Le film numéro dix suit les traces de ses prédécesseurs explosifs, mais comme ses prédécesseurs, il n’y a pas beaucoup d’intrigue à parler ici. La prémisse de Fast X est basée sur le moment où la franchise a décidé d’abandonner tous les pièges du réalisme et de poser le pied sur l’accélérateur les yeux bandés: la finale de Fast Five où Dom et O’Conner traînent un coffre-fort à travers une grande ville. Ce que nous ne savions pas il y a dix ans, c’est que le fils de Hernan Reyes, Dante (joué par Jason Momoa), était impliqué dans ce bain de sang et est maintenant revenu pour infliger autant de douleur que possible à la tête de viande de Vin Diesel.
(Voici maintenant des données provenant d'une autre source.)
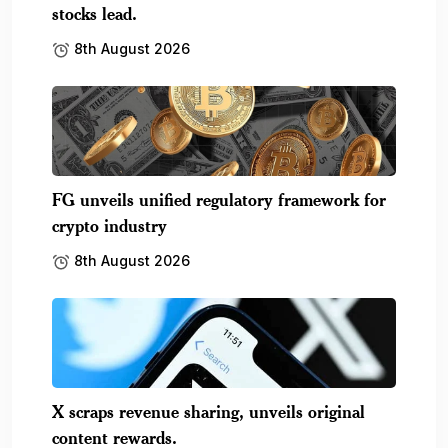
stocks lead.
8th August 2026
FG unveils unified regulatory framework for
crypto industry
8th August 2026
X scraps revenue sharing, unveils original
content rewards.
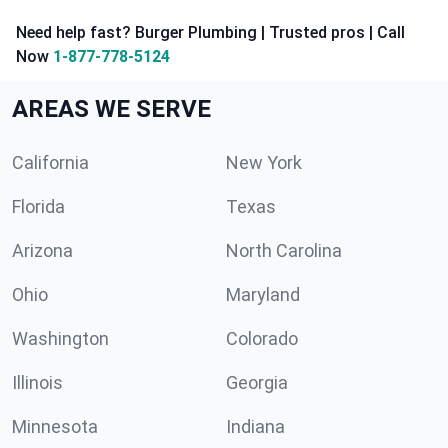
Need help fast? Burger Plumbing | Trusted pros | Call
Now
1-877-778-5124
AREAS WE SERVE
California
New York
Florida
Texas
Arizona
North Carolina
Ohio
Maryland
Washington
Colorado
Illinois
Georgia
Minnesota
Indiana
C’est une longue vengeance de deux heures et vingt minutes, sans résolution appropriée. Ce n’est que la première partie d’une finale coûteuse qui sortira en 2025.
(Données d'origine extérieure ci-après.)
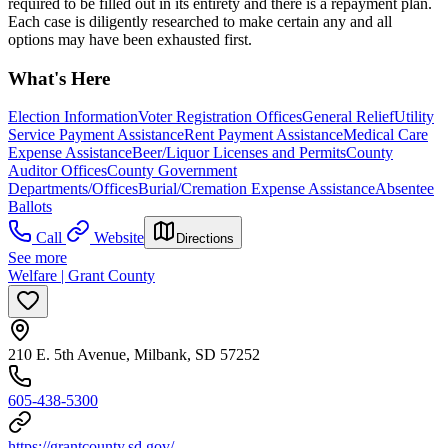
required to be filled out in its entirety and there is a repayment plan.
Each case is diligently researched to make certain any and all
options may have been exhausted first.
What's Here
Election Information
Voter Registration Offices
General Relief
Utility
Service Payment Assistance
Rent Payment Assistance
Medical Care
Expense Assistance
Beer/Liquor Licenses and Permits
County
Auditor Offices
County Government
Departments/Offices
Burial/Cremation Expense Assistance
Absentee
Ballots
Call
Website
Directions
See more
Welfare | Grant County
210 E. 5th Avenue, Milbank, SD 57252
605-438-5300
https://grantcounty.sd.gov/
L’idée est de laisser le public s’enfoncer dans l’excitation de la résolution réelle dans quelques années, mais l’intrigue est si mince que Fast X ressemble plus à une répétition fatiguée des films précédents. Fast X est l’un de ces films qui auraient pu couper une heure de matériel et qui ont quand même fonctionné. Il y a trois autres fils d’histoire impliquant l’équipe fracturée de Dom qui rappellent principalement au spectateur comment la série de films fonctionne sur les fumées depuis la mort tragique de Paul Walker. Il y a beaucoup de puissance dans Fast X, mais pas de carburant. Le point culminant de Fast X est Jason Momoa, qui attire le plus de rires dans le département de l’humour. Momoa est la réponse de la franchise au Joker dans The Dark Knight, où, avec des ressources infinies et des glands sur la tête, il joue un bouffon qui veut juste voir le monde brûler. Cet arch-nut est un ajout bienvenu à une série de films qui se prend encore un peu trop au sérieux, même si les derniers films ont déjà brisé toutes les lois de la physique. Brie Larson, d’autre part, ne contribue pas beaucoup, utilisant la même absence de charme froide de Captain Marvel que la fille de M. Nobody.
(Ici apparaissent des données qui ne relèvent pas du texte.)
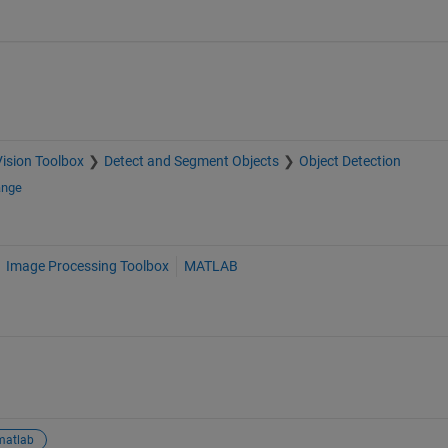
ision Toolbox
Detect and Segment Objects
Object Detection
ange
Image Processing Toolbox
MATLAB
matlab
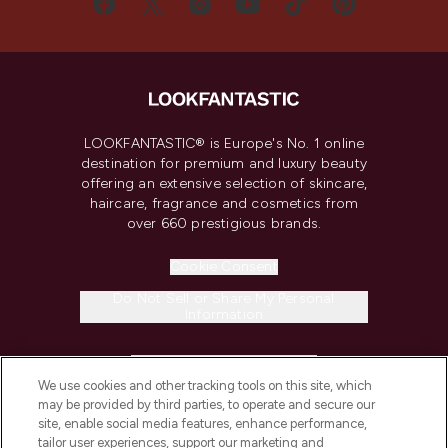
LOOKFANTASTIC® is Europe's No. 1 online
destination for premium and luxury beauty
offering an extensive selection of skincare,
haircare, fragrance and cosmetics from
over 660 prestigious brands.
Cookie Consent
Do Not Sell or Share My Personal
Information
HELP & INFORMATION
We use cookies and other tracking tools on this site, which
may be provided by third parties, to operate and secure our
COMPANY INFORMATION
site, enable social media features, enhance performance,
tailor user experiences, support our marketing and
Il y a quelques séquences d’action divertissantes, comme quand une bombe roule jusqu’à la Cité du Vatican, et des scènes comme quand Vin « FAMILY » Diesel lance un hélicoptère en feu sur l’antagoniste avec sa voiture sont délicieusement stupides, mais la plupart d’entre elles sont bruyantes provoquant la migraine et bâillantes ennuyeuses. Les scènes d’action sont entrecoupées pour garder le public éveillé, plutôt que d’être naturellement intégrées dans l’intrigue, et le ton auto-parodique est considérablement plus faible ici que dans le film numéro neuf lorsque les personnages sont allés dans l’espace dans une voiture-fusée (!). Fast X est tout aussi haut indice d’octane et en état de mort cérébrale que les fans pourraient l’espérer, mais maintenant je pense surtout qu’il est temps de mettre un frein à cette série de films.